==== Data listing

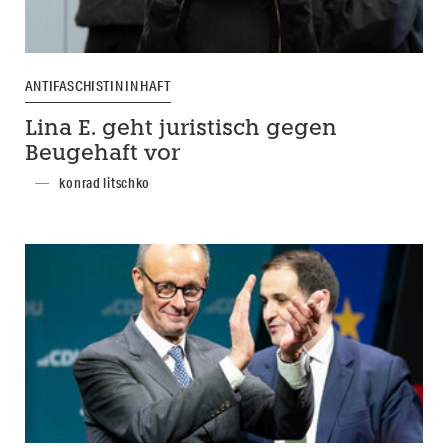
ANTIFASCHISTIN IN HAFT
Lina E. geht juristisch gegen
Beugehaft vor
konrad litschko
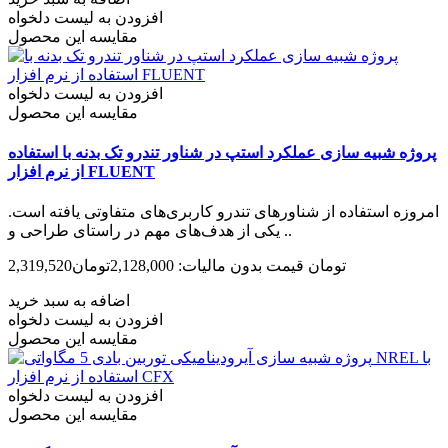
افزودن به لیست دلخواه
مقایسه این محصول
افزودن به لیست دلخواه
مقایسه این محصول
پروژه شبیه سازی عملکرد استپ در شناور تندرو تک بدنه با استفاده
از نرم افزار FLUENT
امروزه استفاده از شناورهای تندرو کاربری‌های متفاوتی یافته است.
یکی از هدف‌های مهم در راستای طراحی و ..
2,319,520تومان
قیمت بدون مالیات: 2,128,000تومان
اضافه به سبد خرید
افزودن به لیست دلخواه
مقایسه این محصول
افزودن به لیست دلخواه
مقایسه این محصول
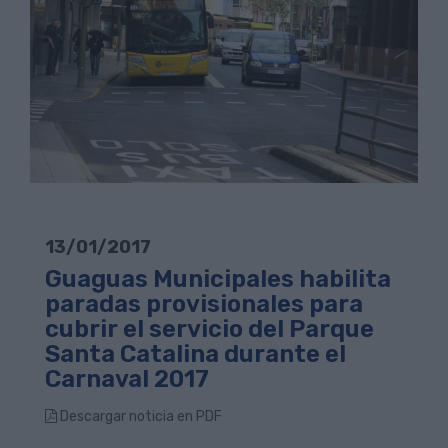
13/01/2017
Guaguas Municipales habilita
paradas provisionales para
cubrir el servicio del Parque
Santa Catalina durante el
Carnaval 2017
Descargar noticia en PDF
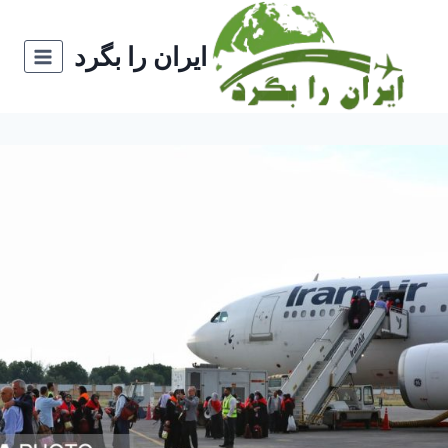
ازگشت
ه
ایران را بگرد
حتوا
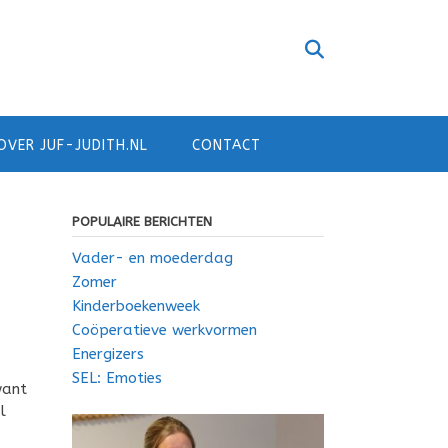
OVER JUF-JUDITH.NL
CONTACT
POPULAIRE BERICHTEN
Vader- en moederdag
Zomer
Kinderboekenweek
Coöperatieve werkvormen
Energizers
SEL: Emoties
want
l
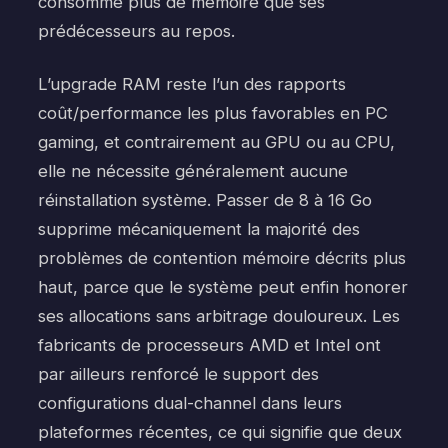
consomme plus de mémoire que ses
prédécesseurs au repos.
L’upgrade RAM reste l’un des rapports
coût/performance les plus favorables en PC
gaming, et contrairement au GPU ou au CPU,
elle ne nécessite généralement aucune
réinstallation système. Passer de 8 à 16 Go
supprime mécaniquement la majorité des
problèmes de contention mémoire décrits plus
haut, parce que le système peut enfin honorer
ses allocations sans arbitrage douloureux. Les
fabricants de processeurs AMD et Intel ont
par ailleurs renforcé le support des
configurations dual-channel dans leurs
plateformes récentes, ce qui signifie que deux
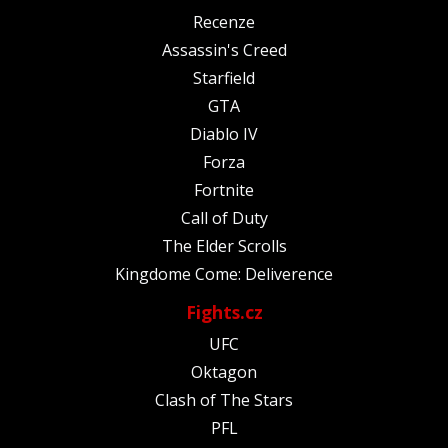
Recenze
Assassin's Creed
Starfield
GTA
Diablo IV
Forza
Fortnite
Call of Duty
The Elder Scrolls
Kingdome Come: Deliverence
Fights.cz
UFC
Oktagon
Clash of The Stars
PFL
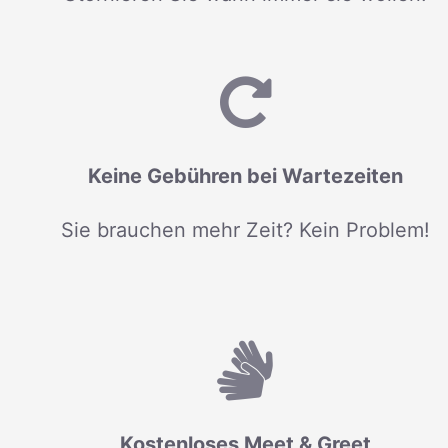
Keine Gebühren bei Wartezeiten
Sie brauchen mehr Zeit? Kein Problem!
Kostenloses Meet & Greet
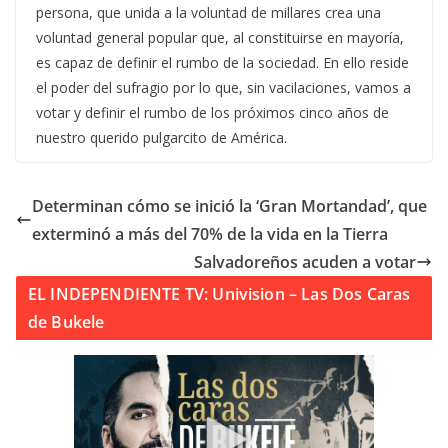
persona, que unida a la voluntad de millares crea una
voluntad general popular que, al constituirse en mayoría,
es capaz de definir el rumbo de la sociedad. En ello reside
el poder del sufragio por lo que, sin vacilaciones, vamos a
votar y definir el rumbo de los próximos cinco años de
nuestro querido pulgarcito de América.
Determinan cómo se inició la ‘Gran Mortandad’, que
exterminó a más del 70% de la vida en la Tierra
Salvadoreños acuden a votar
EL INDEPENDIENTE TV: Univision – Las Dos Caras
de Bukele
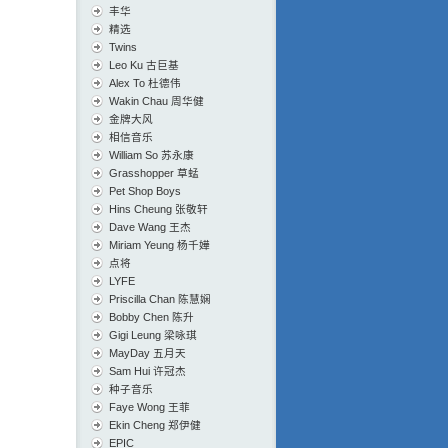
丰华
精选
Twins
Leo Ku 古巨基
Alex To 杜德伟
Wakin Chau 周华健
金牌大风
相信音乐
William So 苏永康
Grasshopper 草蜢
Pet Shop Boys
Hins Cheung 张敬轩
Dave Wang 王杰
Miriam Yeung 杨千嬅
点将
LYFE
Priscilla Chan 陈慧娴
Bobby Chen 陈升
Gigi Leung 梁咏琪
MayDay 五月天
Sam Hui 许冠杰
种子音乐
Faye Wong 王菲
Ekin Cheng 郑伊健
EPIC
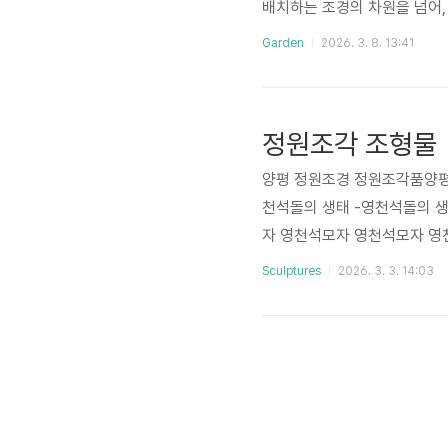
배치하는 조경의 차원을 넘어,
땀방울이 서린 공간이다.가든 
Garden
2026. 3. 8. 13:41
무척이나 인상적이다. 그들에게
형의 굴곡, 그리고 그곳을 거
함을 덜어내고 그 자리에 절제된
정원조각 조형물
양평 정원조경 정원조각품양평
천석돌의 생태 -영천석돌의 생태 
자 영천석모자 영천석모자 영천
x15x51오석 58x16x70두
Sculptures
2026. 3. 3. 14:03
석 110x44x86오석 55x18
오석 815영천석 - 비상2오석 
원조각 #조형물 #sculpture #s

========

▶ _Assignment_
Only the pictures are dropped. Otherwise, write out the listing exactly.

▶ _Solved problem_
ANTIFASCHISTIN IN HAFT
Lina E. geht juristisch gegen
Beugehaft vor
konrad litschko
افزودن به لیست دلخواه
مقایسه این محصول
افزودن به لیست دلخواه
مقایسه این محصول
پروژه شبیه سازی عملکرد استپ در شناور تندرو تک بدنه با استفاده
از نرم افزار FLUENT
امروزه استفاده از شناورهای تندرو کاربری‌های متفاوتی یافته است.
یکی از هدف‌های مهم در راستای طراحی و ..
2,319,520تومان
قیمت بدون مالیات: 2,128,000تومان
اضافه به سبد خرید
افزودن به لیست دلخواه
مقایسه این محصول
افزودن به لیست دلخواه
مقایسه این محصول
13/01/2017
Guaguas Municipales habilita
paradas provisionales para
cubrir el servicio del Parque
Santa Catalina durante el
Carnaval 2017
Descargar noticia en PDF
ازگشت
ه
ایران را بگرد
حتوا
OVER JUF-JUDITH.NL
CONTACT
POPULAIRE BERICHTEN
Vader- en moederdag
Zomer
Kinderboekenweek
Coöperatieve werkvormen
Energizers
SEL: Emoties
want
l
consomme plus de mémoire que ses
prédécesseurs au repos.
L’upgrade RAM reste l’un des rapports
coût/performance les plus favorables en PC
gaming, et contrairement au GPU ou au CPU,
elle ne nécessite généralement aucune
réinstallation système. Passer de 8 à 16 Go
supprime mécaniquement la majorité des
problèmes de contention mémoire décrits plus
haut, parce que le système peut enfin honorer
ses allocations sans arbitrage douloureux. Les
fabricants de processeurs AMD et Intel ont
par ailleurs renforcé le support des
configurations dual-channel dans leurs
plateformes récentes, ce qui signifie que deux
Recenze
Assassin's Creed
Starfield
GTA
Diablo IV
Forza
Fortnite
Call of Duty
The Elder Scrolls
Kingdome Come: Deliverence
Fights.cz
UFC
Oktagon
Clash of The Stars
PFL
Keine Gebühren bei Wartezeiten
Sie brauchen mehr Zeit? Kein Problem!
Kostenloses Meet & Greet
persona, que unida a la voluntad de millares crea una
voluntad general popular que, al constituirse en mayoría,
es capaz de definir el rumbo de la sociedad. En ello reside
el poder del sufragio por lo que, sin vacilaciones, vamos a
votar y definir el rumbo de los próximos cinco años de
nuestro querido pulgarcito de América.
Determinan cómo se inició la ‘Gran Mortandad’, que
exterminó a más del 70% de la vida en la Tierra
Salvadoreños acuden a votar
EL INDEPENDIENTE TV: Univision – Las Dos Caras
de Bukele
丰华
精选
Twins
Leo Ku 古巨基
Alex To 杜德伟
Wakin Chau 周华健
金牌大风
相信音乐
William So 苏永康
Grasshopper 草蜢
Pet Shop Boys
Hins Cheung 张敬轩
Dave Wang 王杰
Miriam Yeung 杨千嬅
点将
LYFE
Priscilla Chan 陈慧娴
Bobby Chen 陈升
Gigi Leung 梁咏琪
MayDay 五月天
Sam Hui 许冠杰
种子音乐
Faye Wong 王菲
Ekin Cheng 郑伊健
EPIC
배치하는 조경의 차원을 넘어,
땀방울이 서린 공간이다.가든 
Garden
2026. 3. 8. 13:41
무척이나 인상적이다. 그들에게
형의 굴곡, 그리고 그곳을 거
함을 덜어내고 그 자리에 절제된
정원조각 조형물
양평 정원조경 정원조각품양평
천석돌의 생태 -영천석돌의 생태 
자 영천석모자 영천석모자 영천
x15x51오석 58x16x70두
Sculptures
2026. 3. 3. 14:03
석 110x44x86오석 55x18
오석 815영천석 - 비상2오석 
원조각 #조형물 #sculpture #s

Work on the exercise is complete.